SF: Unionists want to 'humiliate' IRA
The Rev Ian Paisley’s Democratic Unionist Party was today accused seeking to humiliate the IRA with its demand for visible decommissioning of the terror group’s arsenal of weapons.
Sinn Féin chairman Mitchel McLaughlin said the DUP was continually moving the goalposts during the search for a breakthrough agreement which see the return of devolved power-sharing at Stormont.
“We have heard all the stuff about Stephen Spielberg-type coverage of IRA initiatives. Those kind of things are designed to be provocative, and also designed to be counter-effective in terms of any goal of taking arms out of the equation,” he said.
Sinn Féin, he said, had been arguing for a strategy to address the issue of republican weapons. It wanted unionists to address the continued existence and activity of loyalist paramilitary groups instead of putting obstacles up.
“Central to the DUP position, I think, would be a humiliating scenario for republicans that simply isn’t going to happen,” Mr McLaughlin said.
Within unionism there was a fixation with the IRA and a lack of confidence within unionism that it could manage, on the basis of equality with nationalists and republicans, the political process, he argued.
“I think the goalposts get moved all the time, there is an attempt to set the threshold higher than republicans will cope with as an excuse for not actually dealing with the responsibility and the mandate we all received in the most recent election,” said Mr McLaughlin.
The DUP had not shown the kind of political leadership which they had promised after the last Assembly election when they became the main voice of unionism, he said.

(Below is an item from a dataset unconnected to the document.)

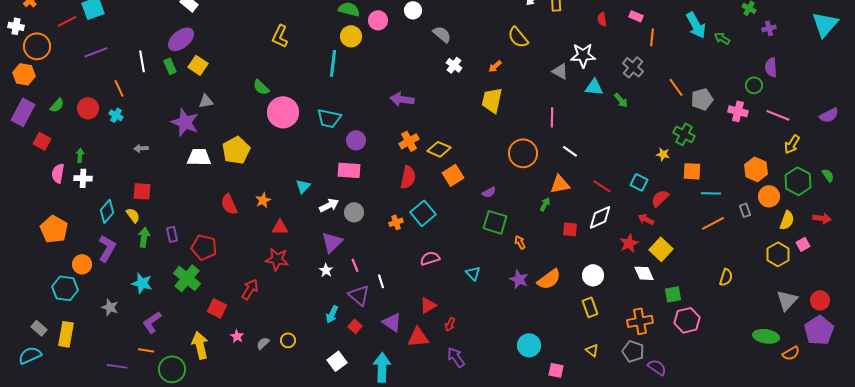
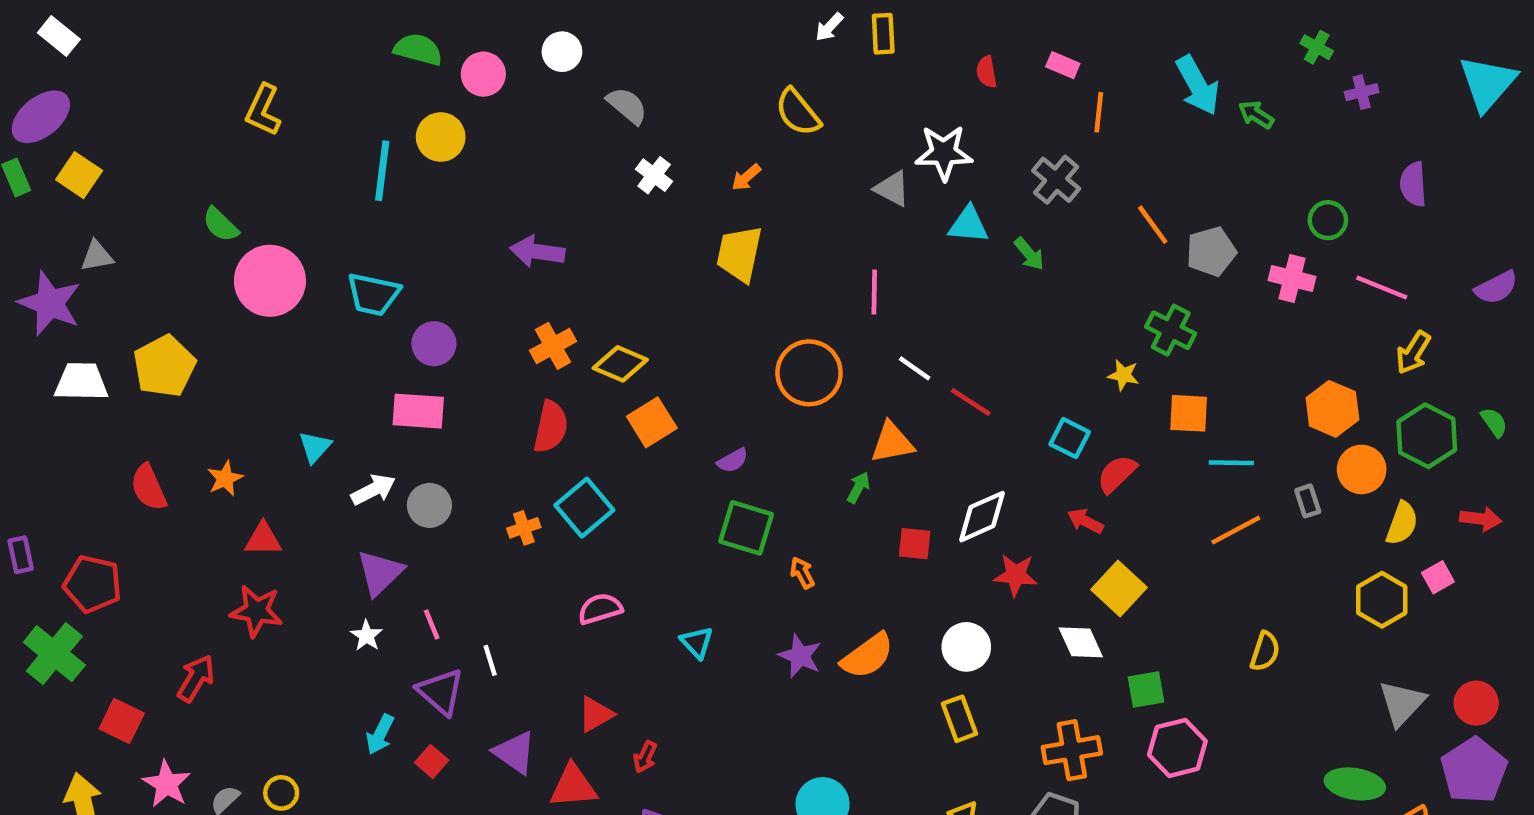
yellow circle: (351, 36) -> (441, 137), moved
purple semicircle: (771, 67) -> (1413, 184), moved
red line: (602, 186) -> (971, 402), moved
red star: (629, 243) -> (1016, 575), moved, turned 30
pink star: (237, 336) -> (167, 784), size x1.5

And he asked whether the DUP was serious about getting an agreement. “Is it another delaying tactic ? Do they believe that the IRA would step forward to do anything in circumstances where the Good Friday Agreement was diluted.”
People needed to “get real”, he said. “People need to tell those who were posturing, those who were throwing obstacles in the way of bringing back the Executive the facts of life.
“Tell them the realities, tell them to face up to those realities, then I think we can all get on with the business of taking the gun out of Irish politics,” he said.
Speaking on Inside Politics on BBC Radio Ulster he said both the British and Irish governments were satisfied republicans were serious about the conflict resolution process and building the political process.
But pointing to the DUP he said “there are problems when it comes to finding partners, people able to put together a deal and in fact deliver a deal from the unionist side”.